Tools
These are handy tools for your Development Environment.
Contents:
Netbeans Connector Chrome Extension
The Netbeans Connector extension for Chrome allows you to see changes you’ve made to HTML pages the moment you save the file without having to refresh your browser. See also http://wiki.netbeans.org/ChromeExtensionInstallation
Unfortunately, while the Netbeans Connector Chrome Extension used to “just work”, these days a workaround described at https://www.youtube.com/watch?v=J6lOQS2rWK0&t=130 seems to be necessary. For now, under “Run” (under project properties), choose “Chrome” as the browser rather than “Chrome with NetBeans Connector”. After you run the project, click the Netbeans logo in Chrome and then “Debug in NetBeans”. For more information, please see the “workaround for Netbeans Connector Chrome Extension” post at https://groups.google.com/d/msg/dataverse-dev/agJZilD1l0Q/cMBkt5KDBQAJ
pgAdmin
You probably installed pgAdmin when following the steps in the Development Environment section but if not, you can download it from https://www.pgadmin.org
Maven
With Maven installed you can run mvn package
and mvn test
from the command line. It can be downloaded from https://maven.apache.org
Vagrant
Vagrant allows you to spin up a virtual machine running the Dataverse Software on your development workstation. You’ll need to install Vagrant from https://www.vagrantup.com and VirtualBox from https://www.virtualbox.org.
We assume you have already cloned the repo from https://github.com/IQSS/dataverse as explained in the Development Environment section.

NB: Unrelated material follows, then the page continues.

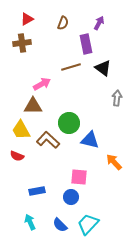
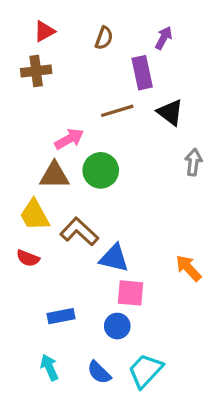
green circle: (69, 123) -> (101, 170), moved
blue triangle: (90, 140) -> (114, 258), moved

From the root of the git repo (where the Vagrantfile
is), run vagrant up
and eventually you should be able to reach a Dataverse installation at http://localhost:8888 (the forwarded_port
indicated in the Vagrantfile
).
Please note that running vagrant up
for the first time should run the downloads/download.sh
script for you to download required software such as an app server, Solr, etc. However, these dependencies change over time so it’s a place to look if vagrant up
was working but later fails.
On Windows if you see an error like /usr/bin/perl^M: bad interpreter
you might need to run dos2unix
on the installation scripts.
PlantUML
PlantUML is used to create diagrams in the guides and other places. Download it from http://plantuml.com and check out an example script at https://github.com/IQSS/dataverse/blob/v4.6.1/doc/Architecture/components.sh . Note that for this script to work, you’ll need the dot
program, which can be installed on Mac with brew install graphviz
.
Eclipse Memory Analyzer Tool (MAT)
The Memory Analyzer Tool (MAT) from Eclipse can help you analyze heap dumps, showing you “leak suspects” such as seen at https://github.com/payara/Payara/issues/350#issuecomment-115262625
It can be downloaded from http://www.eclipse.org/mat
If the heap dump provided to you was created with gcore
(such as with gcore -o /tmp/app.core $app_pid
) rather than jmap
, you will need to convert the file before you can open it in MAT. Using app.core.13849
as example of the original 33 GB file, here is how you could convert it into a 26 GB app.core.13849.hprof
file. Please note that this operation took almost 90 minutes:
/usr/java7/bin/jmap -dump:format=b,file=app.core.13849.hprof /usr/java7/bin/java app.core.13849
A file of this size may not “just work” in MAT. When you attempt to open it you may see something like “An internal error occurred during: “Parsing heap dump from ‘/tmp/heapdumps/app.core.13849.hprof’”. Java heap space”. If so, you will need to increase the memory allocated to MAT. On Mac OS X, this can be done by editing MemoryAnalyzer.app/Contents/MacOS/MemoryAnalyzer.ini
and increasing the value “-Xmx1024m” until it’s high enough to open the file. See also http://wiki.eclipse.org/index.php/MemoryAnalyzer/FAQ#Out_of_Memory_Error_while_Running_the_Memory_Analyzer
PageKite
PageKite is a fantastic service that can be used to share your local development environment over the Internet on a public IP address.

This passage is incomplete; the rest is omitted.